Penny foi detido no mês passado sob uma acusação criminal de manipulação de provas, em uma investigação da procuradoria estadual do Texas sobre Nassar. Ele foi acusado de ordenar a remoção de documentos do centro de treinamento da equipe nacional de ginástica, localizado ao norte de Houston, onde Nassar trabalhava frequentemente e onde diversas de suas vítimas afirmaram ter sido atacadas. No momento da detenção de Penny, os procuradores estaduais do Texas afirmaram não estar cientes do paradeiro dos documentos, ou se haviam sido destruídos.

Penny se declarou inocente da acusação e a USAG subsequentemente afirmou ter encontrado em sua sede em Indianápolis documentos que talvez sejam o material removido do centro de treinamento.

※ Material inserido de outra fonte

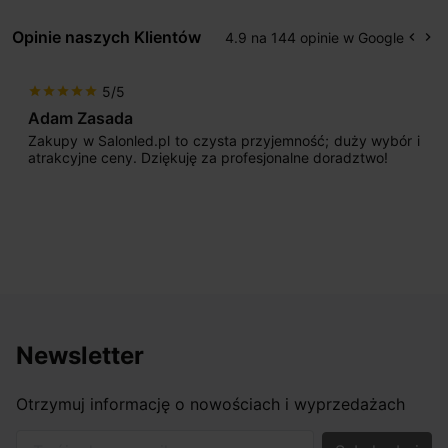
Opinie naszych Klientów
4.9 na 144 opinie w Google
keyboard_arrow_left
keyboard_arrow_right
Popr
Na
5/5
star
star
star
star
star
Adam Zasada
Zakupy w Salonled.pl to czysta przyjemność; duży wybór i
atrakcyjne ceny. Dziękuję za profesjonalne doradztwo!
Newsletter
Otrzymuj informację o nowościach i wyprzedażach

Em depoimento que estava entre os documentos apresentados na quarta-feira, Rhonda Faehn, antiga vice-presidente do programa feminino da federação de ginástica americana, conta que Amy White, que foi diretora do programa de equipes nacionais, lhe disse que havia removido documentos médicos do centro de treinamento em novembro de 2016 e os levado a Indianápolis de avião, onde foram entregues a Penny. Um depoimento de White também era parte dos documentos encaminhados ao tribunal; nele, ela invoca diversas vezes a cláusula constitucional que protege um depoente contra revelar informações que o incriminem.